Shipping: The primary objective of the shipping function is to fill customer orders efficiently and accurately, and to safeguard inventory. Shipping consists of the following two steps: (1) Picking and packing the order and (2) Shipping the order The picking ticket printed by sales order entry triggers the pick and pack process. Some of the investments companies have an automated warehouse system which includes: computers, barcode scanners, conveyer belts and communications technology. Some warehouses have no peopleuse robots. Radio-Frequency Identification (RFID) is replacing bar codes. The RFID tag eliminates the need to align items with scanners; instead, the tags can be read as the inventory moves throughout the warehouse. The shipping department compares the physical count of inventory with the quantities indicated on the picking ticket and with the quantities indicated on the copy of the sales order that was sent directly to shipping from sales order entry. The packing slip lists the quantity and description of each item included in the shipment. The bill of lading is a legal contract that defines responsibility for the goods in transit. If the customer is to pay the shipping charges, the copy of the bill of lading may serve as a freight bill, to indicate the amount the customer should pay to the carrier. One major decision that needs to be made when filling and shipping customer orders concerns the choice of delivery method. Another important decision concerns the location of distribution centers.
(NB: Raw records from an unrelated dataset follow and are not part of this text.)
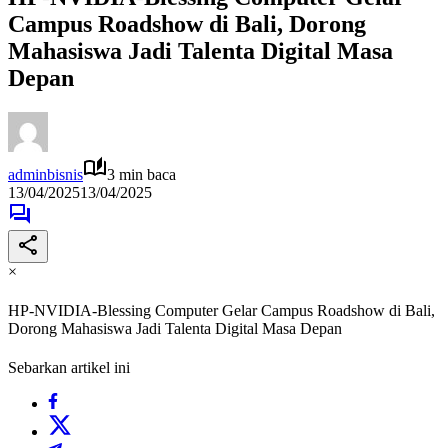
Campus Roadshow di Bali, Dorong
Mahasiswa Jadi Talenta Digital Masa
Depan
adminbisnis
3 min baca
13/04/2025
13/04/2025
×
HP-NVIDIA-Blessing Computer Gelar Campus Roadshow di Bali,
Dorong Mahasiswa Jadi Talenta Digital Masa Depan
Sebarkan artikel ini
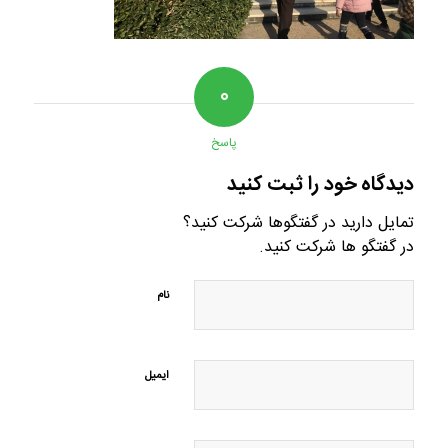
۰
پاسخ
دیدگاه خود را ثبت کنید
تمایل دارید در گفتگوها شرکت کنید؟
در گفتگو ها شرکت کنید.
نام
ایمیل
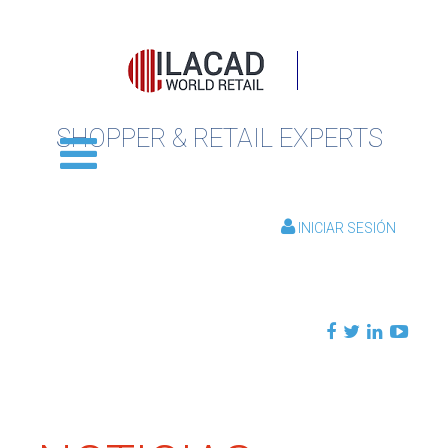
SHOPPER & RETAIL EXPERTS
INICIAR SESIÓN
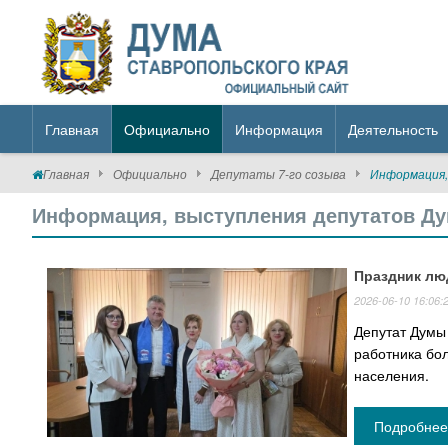
Главная
Официально
Информация
Деятельность
Главная
Официально
Депутаты 7-го созыва
Информация,
Информация, выступления депутатов Д
Праздник лю
2026-06-10 16:06:
Депутат Думы
работника бо
населения.
Подробнее 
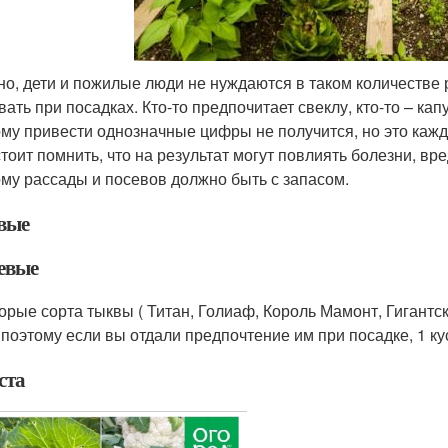
но, дети и пожилые люди не нуждаются в таком количестве р
ать при посадках. Кто-то предпочитает свеклу, кто-то – капу
ому привести однозначные цифры не получится, но это каж
 стоит помнить, что на результат могут повлиять болезни, в
ому рассады и посевов должно быть с запасом.
вые
евые
орые сорта тыквы ( Титан, Голиаф, Король Мамонт, Гигантск
, поэтому если вы отдали предпочтение им при посадке, 1 ку
ста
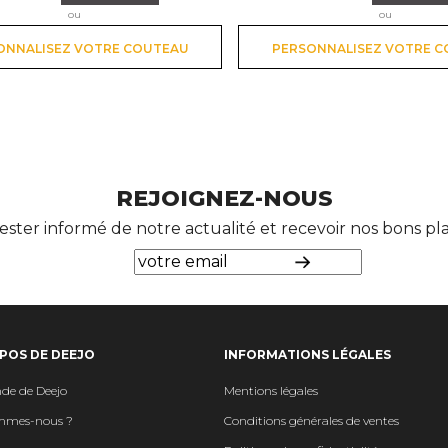
ou
ou
ONNALISEZ VOTRE COUTEAU
PERSONNALISEZ VOTRE 
REJOIGNEZ-NOUS
ester informé de notre actualité et recevoir nos bons p
POS DE DEEJO
INFORMATIONS LÉGALES
de de Deejo
Mentions légales
mmes-nous ?
Conditions générales de ventes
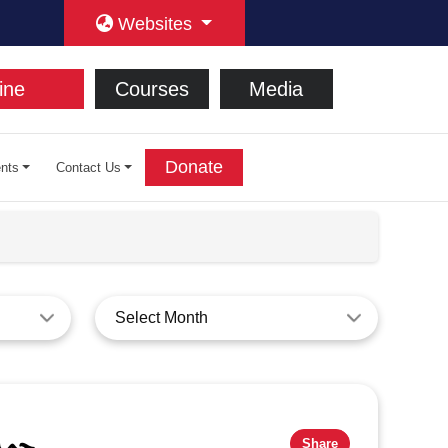
Websites
ine
Courses
Media
Donate
nts
Contact Us
Select Month
جمالِ
Share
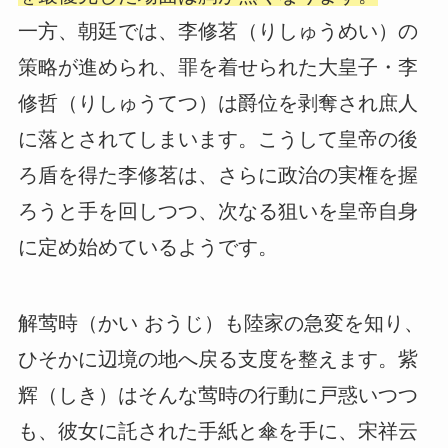
一方、朝廷では、李修茗（りしゅうめい）の
策略が進められ、罪を着せられた大皇子・李
修哲（りしゅうてつ）は爵位を剥奪され庶人
に落とされてしまいます。こうして皇帝の後
ろ盾を得た李修茗は、さらに政治の実権を握
ろうと手を回しつつ、次なる狙いを皇帝自身
に定め始めているようです。
解莺時（かい おうじ）も陸家の急変を知り、
ひそかに辺境の地へ戻る支度を整えます。紫
辉（しき）はそんな莺時の行動に戸惑いつつ
も、彼女に託された手紙と傘を手に、宋祥云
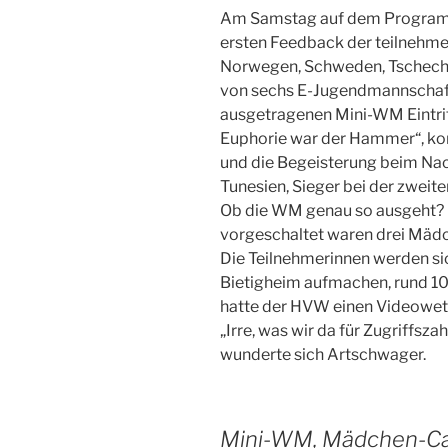
Am Samstag auf dem Programm
ersten Feedback der teilnehme
Norwegen, Schweden, Tschechi
von sechs E-Jugendmannschafte
ausgetragenen Mini-WM Eintrit
Euphorie war der Hammer“, konn
und die Begeisterung beim N
Tunesien, Sieger bei der zweit
Ob die WM genau so ausgeht? E
vorgeschaltet waren drei Mäd
Die Teilnehmerinnen werden si
Bietigheim aufmachen, rund 10
hatte der HVW einen Videowett
„Irre, was wir da für Zugriffsz
wunderte sich Artschwager.
Mini-WM, Mädchen-Ca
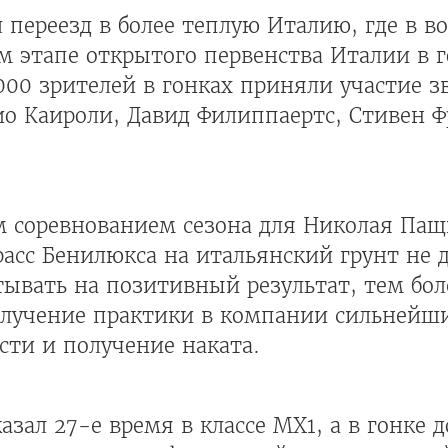
 переезд в более теплую Италию, где в в
м этапе открытого первенства Италии в г
00 зрителей в гонках приняли участие з
ио Каироли, Давид Филиппаертс, Стивен Ф
 соревнованием сезона для Николая Пащи
расс Бенилюкса на итальянский грунт не 
тывать на позитивный результат, тем бол
получение практики в компании сильнейш
сти и получение наката.
зал 27-е время в классе МХ1, а в гонке д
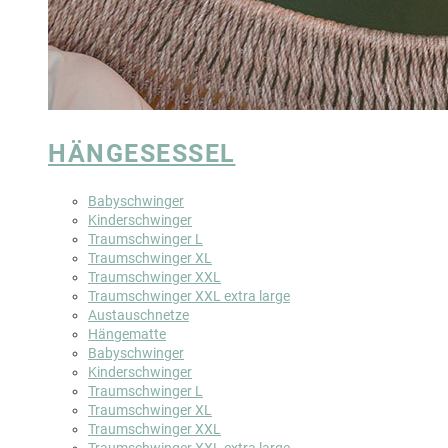
HÄNGESESSEL
Babyschwinger
Kinderschwinger
Traumschwinger L
Traumschwinger XL
Traumschwinger XXL
Traumschwinger XXL extra large
Austauschnetze
Hängematte
Babyschwinger
Kinderschwinger
Traumschwinger L
Traumschwinger XL
Traumschwinger XXL
Traumschwinger XXL extra large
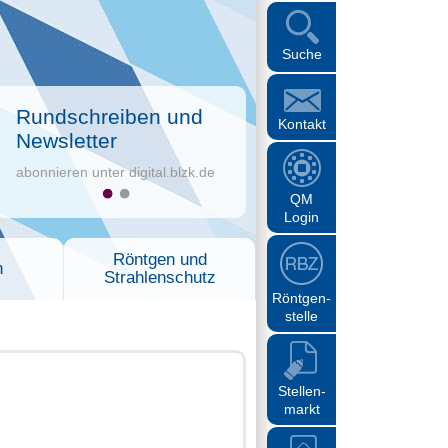
Suche
Rundschreiben und
Kontakt
Newsletter
abonnieren unter digital.blzk.de
QM
Login
Röntgen und
n
Strahlenschutz
Röntgen-
stelle
Stellen-
markt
RFID systems can provide real-time information on shipping status and thus provide additional value to customers. Billing: The primary objectives of the billing and accounts receivable functions are to ensure that customers are billed for all sales that invoices are accurate and that customer accounts are accurately maintained. Involves two separate but related tasks: Invoicing: The document created in the billing process is the sales invoice, which notifies customers of the amount to be paid and where to send payment. Updating accounts receivable: The accounts receivable function uses the information on the invoice to debit the customers accounts for credit purchases and credit the customers accounts when payment is received.
3

0331/11

BAC 405

6th Nov 2012

Cash collections: The primary objective of the cash collections function is to safeguard customer remittances. Its the final step in the revenue cycle is cash collections. The cashier handles customer remittances and deposits them in the bank. A remittance list provides the names and amounts of all customer remittances, and sends it to accounts receivable. Imaging technology can be used to improve the efficiency of processing customer payments. Electronic data interchange (EDI) is the use of computerized communication to exchange business data electronically in order to process transactions. Electronic Fund Transfer (EFT) only involves the transfer of funds. Although every bank can do EFT through the ACH system, not every bank possesses the EDI capabilities necessary to process the related remittance data. Many companies have to separate the EFT and EDI components of processing customer payments. Financial electronic data interchange (FEDI) integrated the exchange of electronic funds transfer (EFT) with the exchange of the remittance data; electronic data interchange (EDI). Effective management of revenue cycle activities requires timely access to accurate information Operational data are needed to monitor performance and to perform recurring tasks. In addition, current and historical information is needed to enable management to make strategic decisions. The accounting information system must also supply the information needed to evaluate performance of critical processes.